● **Exercise brief**:
Copy every record exactly, and keep the pictures out.

● **Provided entries**:
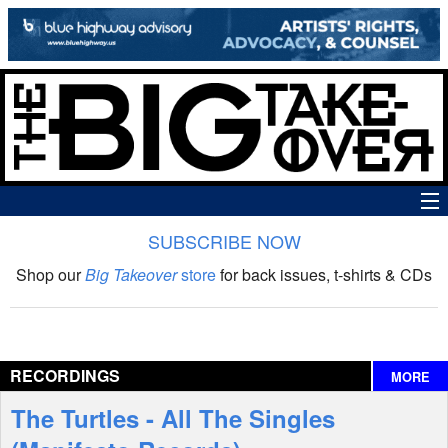
SUBSCRIBE NOW
News
Shop our
Big Takeover
store
for back issues, t-shirts & CDs
The Big Takeover Show
Reviews
RECORDINGS
MORE
Interviews
The Turtles - All The Singles
Features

● **Exercise result**:
SUBSCRIBE NOW
News
Shop our
Big Takeover
store
for back issues, t-shirts & CDs
The Big Takeover Show
Reviews
RECORDINGS
MORE
Interviews
The Turtles - All The Singles
Features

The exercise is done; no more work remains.